** EXERCISE **
Please restate every line below exactly, without any pictures.

** SUPPLIED MATERIAL **

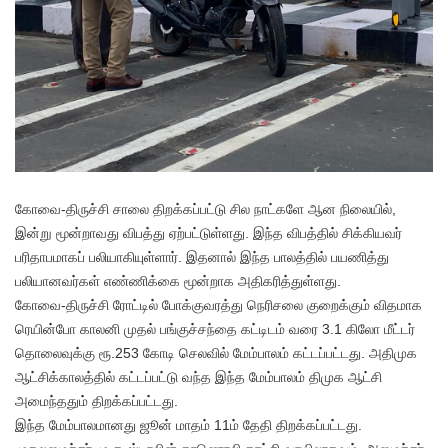
கோவை-திருச்சி சாலை திறக்கப்பட்டு சில நாட்களே ஆன நிலையில்,
இன்று மூன்றாவது விபத்து ஏற்பட்டுள்ளது. இந்த விபத்தில் சிக்கியவர்
பரிதாபமாகப் பலியாகியுள்ளார். இதனால் இந்த பாலத்தில் பயணித்து
பலியானவர்கள் எண்ணிக்கை மூன்றாக அதிகரித்துள்ளது.
கோவை-திருச்சி ரோட்டில் போக்குவரத்து நெரிசலை குறைக்கும் விதமாக
ரெயின்போ காலனி முதல் பங்குச்சந்தை கட்டிடம் வரை 3.1 கிலோ மீட்டர்
தொலைவுக்கு ரூ.253 கோடி செலவில் மேம்பாலம் கட்டப்பட்டது. அதிமுக
ஆட்சிக்காலத்தில் கட்டப்பட்டு வந்த இந்த மேம்பாலம் திமுக ஆட்சி
அமைந்ததும் திறக்கப்பட்டது.
இந்த மேம்பாலமானது ஜூன் மாதம் 11ம் தேதி திறக்கப்பட்டது.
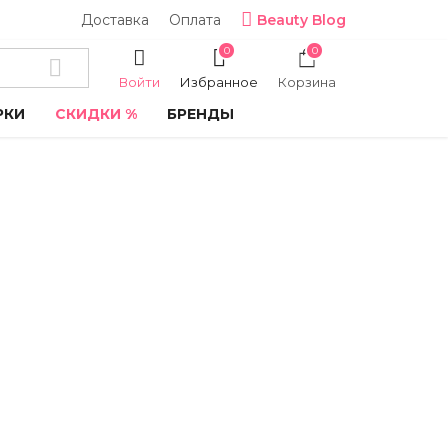
Доставка
Оплата
Beauty Blog
0
0
Войти
Избранное
Корзина
РКИ
СКИДКИ %
БРЕНДЫ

** RESULT **
கோவை-திருச்சி சாலை திறக்கப்பட்டு சில நாட்களே ஆன நிலையில்,
இன்று மூன்றாவது விபத்து ஏற்பட்டுள்ளது. இந்த விபத்தில் சிக்கியவர்
பரிதாபமாகப் பலியாகியுள்ளார். இதனால் இந்த பாலத்தில் பயணித்து
பலியானவர்கள் எண்ணிக்கை மூன்றாக அதிகரித்துள்ளது.
கோவை-திருச்சி ரோட்டில் போக்குவரத்து நெரிசலை குறைக்கும் விதமாக
ரெயின்போ காலனி முதல் பங்குச்சந்தை கட்டிடம் வரை 3.1 கிலோ மீட்டர்
தொலைவுக்கு ரூ.253 கோடி செலவில் மேம்பாலம் கட்டப்பட்டது. அதிமுக
ஆட்சிக்காலத்தில் கட்டப்பட்டு வந்த இந்த மேம்பாலம் திமுக ஆட்சி
அமைந்ததும் திறக்கப்பட்டது.
இந்த மேம்பாலமானது ஜூன் மாதம் 11ம் தேதி திறக்கப்பட்டது.
Доставка
Оплата
Beauty Blog
0
0
Войти
Избранное
Корзина
РКИ
СКИДКИ %
БРЕНДЫ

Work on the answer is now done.